The Teaching-Family Model represents an organized approach to providing humane, effective, and individualized services that are satisfactory to clients and consumers. It is cost effective and replicable.
Through research and well-evaluated clinical practice, an integrated set of procedures has emerged to help children, families, and dependent adults live, learn, and become increasingly self-sufficient.
The Teaching-Family Association has developed standards for the accreditation of member agencies. An agency may become a member by meeting the standards that reflect the basic elements of the Teaching-Family Model.
The Model’s Critical Service Delivery Systems
Program supports are critical to Teaching-Family Model implementation and are designated to enhance the existing strengths of the practitioner.
Staff Selection and Training
Direct care providers, practitioners, are carefully selected based on their ability to provide individualized treatment in a positive, affirming manner.

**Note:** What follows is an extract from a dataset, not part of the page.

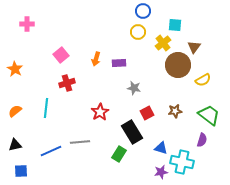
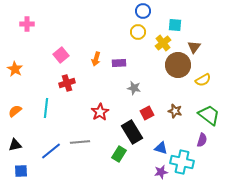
brown star: rotated 24 degrees clockwise
blue line: rotated 15 degrees counterclockwise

New practitioners experience a year-long training process, beginning with a pre-service workshop and continuing with a variety of in-service training opportunities.
Support staff, typically consultants, pair emotional support with direct observation and feedback on treatment planning and implementation to help practitioners grow professionally and develop their clinical skills.
Trained evaluators regularly observe and rate treatment skills of each staff person and solicit the opinions of parents, youths, dependent adults, and other stakeholders regarding the processes and benefits to children, families, and dependent adults.
Administrators and support staff keep pace and change organizational policies and practices to fit the current needs of individuals and society while simultaneously protecting the integrity of the Model.
Research and Evaluation
The developers and implementers of the Teaching-Family Model have conducted over 200 studies to learn and validate what treatment approaches and practices work. This research and evaluation has kept the Model focused on benefiting children, families, dependent adults, and society.
Member agencies must undergo a review and re-accreditation process annually. The initial and triennial reviews consist of an on-site visit by two or more peer reviewers to observe and review the documentation of treatment and benefits: to review program support systems: and, to interview staff and consumers. An agency consumer evaluation is also conducted. Referral and funding agents, board members, and individuals in the program are asked to rate and provide comments about the treatment programs. Findings are summarized and reported to the agency and to the TFA Certification and Ethics Committee. The annual review examines documentation and includes a practitioner consumer evaluation but does not include an on-site visit. The Teaching-Family Association is the only entity in North America that defines and implements standards and review procedures related to the actual performance and quality of treatment and service delivery systems at all organizational levels.